Part a) gives you 6 nuclear reactions and then asks a number of true/false type questions. However the joke in the pack is that if you think it is false, you have to give a reason why it is false. So this means getting your reasons in order.
Part b) is similar, in that you are given 8 statements, and told to pick out two that are false, and then explain why they are false. All the questions concern binary star systems in one way or another.
Part c) is another list of 8 statements about stellar evolution, and again pick out the true ones, and explain why the false ones are incorrect.

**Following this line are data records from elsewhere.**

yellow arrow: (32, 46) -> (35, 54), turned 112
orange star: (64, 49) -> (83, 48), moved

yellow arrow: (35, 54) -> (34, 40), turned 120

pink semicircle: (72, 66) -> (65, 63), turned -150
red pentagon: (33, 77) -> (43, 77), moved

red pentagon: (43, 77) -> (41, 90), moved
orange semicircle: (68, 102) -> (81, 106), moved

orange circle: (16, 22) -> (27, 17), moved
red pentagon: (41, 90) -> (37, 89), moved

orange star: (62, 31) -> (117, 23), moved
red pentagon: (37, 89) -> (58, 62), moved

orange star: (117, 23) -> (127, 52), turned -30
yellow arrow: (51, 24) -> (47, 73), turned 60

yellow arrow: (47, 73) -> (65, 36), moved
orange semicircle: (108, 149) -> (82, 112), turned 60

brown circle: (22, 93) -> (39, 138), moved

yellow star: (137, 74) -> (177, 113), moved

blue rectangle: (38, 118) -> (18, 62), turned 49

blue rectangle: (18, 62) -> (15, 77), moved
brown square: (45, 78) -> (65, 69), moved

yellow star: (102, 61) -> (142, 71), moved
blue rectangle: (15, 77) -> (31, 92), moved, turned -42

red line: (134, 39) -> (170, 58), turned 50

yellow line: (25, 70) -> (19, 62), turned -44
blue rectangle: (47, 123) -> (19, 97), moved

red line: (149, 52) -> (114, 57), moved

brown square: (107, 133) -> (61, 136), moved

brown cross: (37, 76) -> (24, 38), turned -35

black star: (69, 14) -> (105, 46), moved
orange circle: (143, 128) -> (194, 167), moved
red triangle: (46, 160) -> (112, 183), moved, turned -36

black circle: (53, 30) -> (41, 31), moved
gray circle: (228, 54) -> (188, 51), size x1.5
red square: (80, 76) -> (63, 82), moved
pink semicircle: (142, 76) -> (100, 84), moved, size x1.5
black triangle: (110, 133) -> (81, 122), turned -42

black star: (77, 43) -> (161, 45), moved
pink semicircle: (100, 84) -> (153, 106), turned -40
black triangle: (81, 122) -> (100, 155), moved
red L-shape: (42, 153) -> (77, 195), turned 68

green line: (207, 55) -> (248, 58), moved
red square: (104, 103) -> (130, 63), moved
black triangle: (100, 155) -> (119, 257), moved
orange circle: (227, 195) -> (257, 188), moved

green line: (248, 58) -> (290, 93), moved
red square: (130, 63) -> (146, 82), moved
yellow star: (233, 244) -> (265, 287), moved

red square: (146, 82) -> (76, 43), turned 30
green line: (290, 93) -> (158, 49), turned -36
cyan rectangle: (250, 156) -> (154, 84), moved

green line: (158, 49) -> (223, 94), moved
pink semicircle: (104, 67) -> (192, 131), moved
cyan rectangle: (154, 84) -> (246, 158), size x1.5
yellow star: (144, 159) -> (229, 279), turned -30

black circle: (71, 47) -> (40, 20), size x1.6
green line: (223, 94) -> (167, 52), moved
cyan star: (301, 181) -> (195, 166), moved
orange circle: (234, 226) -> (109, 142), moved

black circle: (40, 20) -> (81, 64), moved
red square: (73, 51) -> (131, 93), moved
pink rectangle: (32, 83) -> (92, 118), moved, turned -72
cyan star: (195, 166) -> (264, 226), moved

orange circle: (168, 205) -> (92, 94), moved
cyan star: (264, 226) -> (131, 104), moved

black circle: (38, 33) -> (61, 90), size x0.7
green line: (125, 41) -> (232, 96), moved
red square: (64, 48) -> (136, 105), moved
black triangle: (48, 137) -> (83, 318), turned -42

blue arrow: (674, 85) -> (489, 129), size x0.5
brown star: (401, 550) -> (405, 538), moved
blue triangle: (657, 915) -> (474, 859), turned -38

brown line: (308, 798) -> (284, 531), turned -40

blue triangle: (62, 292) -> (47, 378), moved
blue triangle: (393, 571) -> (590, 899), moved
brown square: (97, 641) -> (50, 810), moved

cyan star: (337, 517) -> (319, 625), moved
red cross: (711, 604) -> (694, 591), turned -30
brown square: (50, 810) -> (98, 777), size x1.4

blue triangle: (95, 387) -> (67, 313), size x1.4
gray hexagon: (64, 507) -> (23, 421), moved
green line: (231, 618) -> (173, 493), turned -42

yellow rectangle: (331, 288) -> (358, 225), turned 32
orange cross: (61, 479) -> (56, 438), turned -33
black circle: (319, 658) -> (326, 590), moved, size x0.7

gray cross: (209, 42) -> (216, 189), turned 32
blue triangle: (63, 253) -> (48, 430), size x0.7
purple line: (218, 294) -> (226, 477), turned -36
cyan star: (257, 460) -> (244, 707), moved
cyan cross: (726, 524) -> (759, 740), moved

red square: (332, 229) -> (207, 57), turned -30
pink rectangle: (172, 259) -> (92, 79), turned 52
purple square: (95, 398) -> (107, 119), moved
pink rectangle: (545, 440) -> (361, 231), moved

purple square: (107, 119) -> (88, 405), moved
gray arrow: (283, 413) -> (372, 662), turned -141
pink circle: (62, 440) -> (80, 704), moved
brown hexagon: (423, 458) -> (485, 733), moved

Question 2 (20%) is split into a-c with subparts for each.
Part a) looks at the stability of stars and you need to draw a diagram showing the forces in balance in a star, then to consider what forces are important in various sized stars.
Part b), with 4 subparts, looks at the collapse of a stellar remnant to a white dwarf and a neutron star and what conditions each are formed in.
Part c) takes the part b) further and introduces black holes into the mix and you have to do some calculations on back hole radii.

Question 3 (18%) looks at supernovae, and its just 4 subparts. Its based around a given table and you need to consider what type or supernova each represents, what they can be used for, and what would happen to the remnant left over.

Question 4 (22%) is a little different in that you are given a spreadsheet of cepheid data from M81 and you have to calculate various equations and end up with a value for its distance. There are a few formulas to rearrange and some averaging to be done, and then some general questions about the results.

Question 5 (20%) is again different in that you have to read one of three recent articles published on the website and then write a short account of its significance

Its not too bad as there is a bit of variety in amongst it, although I found the first question dragged on a bit as I trawled through various pages looking for clear refutation of this point or that.